Goshen teacher wins Super Bowl tickets

By: Marcus Wekenmann Email
By: Marcus Wekenmann Email

Goshen High School social studies teacher Shelly Wilfong has a passion for sharing knowledge.

"We need to make sure that we educate our students so that we can be a strong country, strong nation, strong state,” she said. “It all starts with the education."

That passion is rivaled only by her love for the colts.

When growing up, Wilfong’s grandfather would always tell her, ‘You have to root for the home team.’ So when the Irsays moved the Colts to Indianapolis from Baltimore, well, Wilfong finally had a home team.

“I’ve always loved the Colts,” she said, smiling. "They're a team you can be proud of because, unlike some football teams, you don't always hear about the Indianapolis football players getting arrested for this or that. They really care about their community; they're always doing things in the Indianapolis area, and they really are role models."

So for the last two years, she's called Lucas Oil Stadium her home. Her modest season tickets, three rows from the very top, allow her to share her favorite team with family and friends.

"I try to divvy up my tickets so everybody can go."

When the Colts’ chances of reaching the playoffs fizzled after only a few games, Wilfong knew the thought of seeing her team play a home game in the Super Bowl were lost. "You really find out who the real fans are when they aren't doing well." Fortunately for her, the chance to see the Super Bowl at her favorite stadium was not.

On the day of the NFL conference championship games, Colts owner Jim Irsay used his prolific Twitter account to run a contest.

Irsay is known for running Twitter contests for money—sometimes thousands of dollars—and Colts swag. Some are difficult; one lasted several days without a correct answer to Irsay’s riddle. Some are easy.

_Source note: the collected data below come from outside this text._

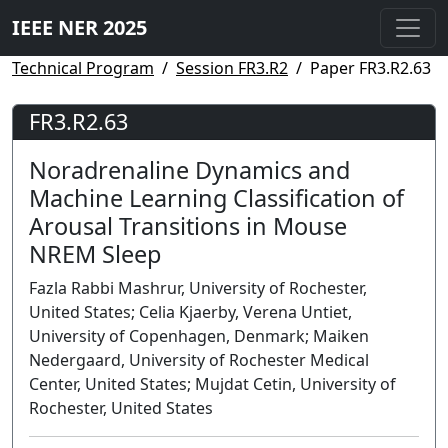
IEEE NER 2025
Technical Program
Session FR3.R2
Paper FR3.R2.63
FR3.R2.63
Noradrenaline Dynamics and
Machine Learning Classification of
Arousal Transitions in Mouse
NREM Sleep
Fazla Rabbi Mashrur, University of Rochester,
United States; Celia Kjaerby, Verena Untiet,
University of Copenhagen, Denmark; Maiken
Nedergaard, University of Rochester Medical
Center, United States; Mujdat Cetin, University of
Rochester, United States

Some, like the sweepstakes in which he asked tweeps to guess the number of different-sized footballs that were stuffed in a car, are pure chance.

This time, the contest took only general knowledge of football. Just guess the winners of the NFC and AFC championship games, and you’d be entered into a random drawing for Super Bowl tickets.

Wilfong, who normally uses twitter to keep up on happenings in the world of education, knows a thing or two about football on account of her season tickets and decided to give it a shot.

"I tweeted Patriots, Giants and sent it and didn't think anything more of it," she said.

Of course by this time in the story you know she won. Why would I be writing this article if that were not the case?

What you may or may not know however, is just how close she came to not winning.

The AFC Championship took place early in the afternoon. The game between the Patriots and Ravens was a gritty affair with a berth in the Super Bowl on the line. With only a few seconds left, the Ravens were in position for the game-tying field goal that would have sent the contest to overtime.

The NFC championship between the Giants and 49ers was a similar affair. Each team traded blow after blow. David Akers’ 25 yard kick in the fourth quarter sent the 17-17 game into overtime. Then, after a fumbled punt return, the Giants were in position. Just run the ball, kick a field goal, and a trip to the Super Bowl would be theirs.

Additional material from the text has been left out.